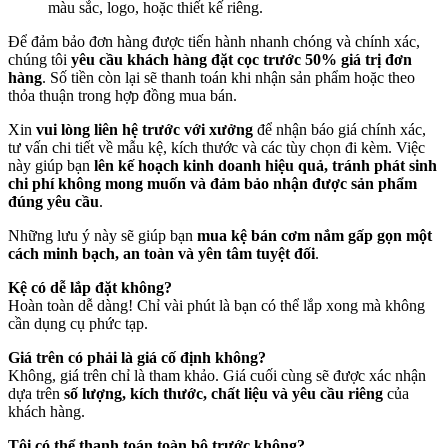
màu sắc, logo, hoặc thiết kế riêng.
Để đảm bảo đơn hàng được tiến hành nhanh chóng và chính xác,
chúng tôi
yêu cầu khách hàng đặt cọc trước 50% giá trị đơn
hàng
. Số tiền còn lại sẽ thanh toán khi nhận sản phẩm hoặc theo
thỏa thuận trong hợp đồng mua bán.
Xin
vui lòng liên hệ trước với xưởng
để nhận báo giá chính xác,
tư vấn chi tiết về mẫu kệ, kích thước và các tùy chọn đi kèm. Việc
này giúp bạn
lên kế hoạch kinh doanh hiệu quả, tránh phát sinh
chi phí không mong muốn và đảm bảo nhận được sản phẩm
đúng yêu cầu
.
Những lưu ý này sẽ giúp bạn
mua kệ bán cơm nắm gấp gọn một
cách minh bạch, an toàn và yên tâm tuyệt đối
.
Kệ có dễ lắp đặt không?
Hoàn toàn dễ dàng! Chỉ vài phút là bạn có thể lắp xong mà không
cần dụng cụ phức tạp.
Giá trên có phải là giá cố định không?
Không, giá trên chỉ là tham khảo. Giá cuối cùng sẽ được xác nhận
dựa trên
số lượng, kích thước, chất liệu và yêu cầu riêng
của
khách hàng.
Tôi có thể thanh toán toàn bộ trước không?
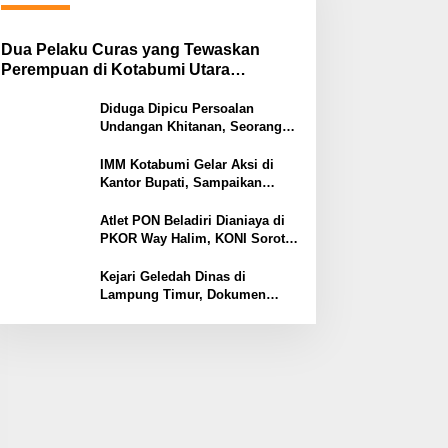
Dua Pelaku Curas yang Tewaskan
Perempuan di Kotabumi Utara
Ditangkap, Polisi Ungkap Motif
Ekonomi
Diduga Dipicu Persoalan
Undangan Khitanan, Seorang
Warga Lampung Timur Tewas
Tertembak
IMM Kotabumi Gelar Aksi di
Kantor Bupati, Sampaikan
Sembilan Tuntutan untuk
Pemkab Lampung Utara
Atlet PON Beladiri Dianiaya di
PKOR Way Halim, KONI Soroti
Lemahnya Pengamanan
Kawasan
Kejari Geledah Dinas di
Lampung Timur, Dokumen
Proyek Jalan Rp24 Miliar
Diangkut Penyidik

Exercise: Nothing but the records, restated word for word and stripped of images, belongs in the answer.

Solution to this problem:
màu sắc, logo, hoặc thiết kế riêng.
Để đảm bảo đơn hàng được tiến hành nhanh chóng và chính xác,
chúng tôi
yêu cầu khách hàng đặt cọc trước 50% giá trị đơn
hàng
. Số tiền còn lại sẽ thanh toán khi nhận sản phẩm hoặc theo
thỏa thuận trong hợp đồng mua bán.
Xin
vui lòng liên hệ trước với xưởng
để nhận báo giá chính xác,
tư vấn chi tiết về mẫu kệ, kích thước và các tùy chọn đi kèm. Việc
này giúp bạn
lên kế hoạch kinh doanh hiệu quả, tránh phát sinh
chi phí không mong muốn và đảm bảo nhận được sản phẩm
đúng yêu cầu
.
Những lưu ý này sẽ giúp bạn
mua kệ bán cơm nắm gấp gọn một
cách minh bạch, an toàn và yên tâm tuyệt đối
.
Kệ có dễ lắp đặt không?
Hoàn toàn dễ dàng! Chỉ vài phút là bạn có thể lắp xong mà không
cần dụng cụ phức tạp.
Giá trên có phải là giá cố định không?
Không, giá trên chỉ là tham khảo. Giá cuối cùng sẽ được xác nhận
dựa trên
số lượng, kích thước, chất liệu và yêu cầu riêng
của
khách hàng.
Tôi có thể thanh toán toàn bộ trước không?
Dua Pelaku Curas yang Tewaskan
Perempuan di Kotabumi Utara
Ditangkap, Polisi Ungkap Motif
Ekonomi
Diduga Dipicu Persoalan
Undangan Khitanan, Seorang
Warga Lampung Timur Tewas
Tertembak
IMM Kotabumi Gelar Aksi di
Kantor Bupati, Sampaikan
Sembilan Tuntutan untuk
Pemkab Lampung Utara
Atlet PON Beladiri Dianiaya di
PKOR Way Halim, KONI Soroti
Lemahnya Pengamanan
Kawasan
Kejari Geledah Dinas di
Lampung Timur, Dokumen
Proyek Jalan Rp24 Miliar
Diangkut Penyidik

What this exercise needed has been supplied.